_Task item_: Reproduce all of the records word for word, omitting the pictures.

═══ Information

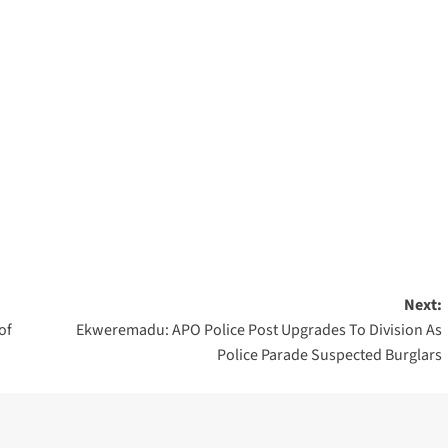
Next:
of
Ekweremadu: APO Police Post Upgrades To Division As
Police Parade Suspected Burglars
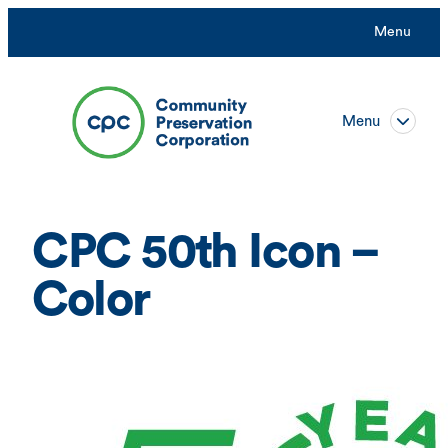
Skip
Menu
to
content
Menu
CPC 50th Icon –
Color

══════

_Solved exercise_:
Next:
of
Ekweremadu: APO Police Post Upgrades To Division As
Police Parade Suspected Burglars
Skip
Menu
to
content
Menu
CPC 50th Icon –
Color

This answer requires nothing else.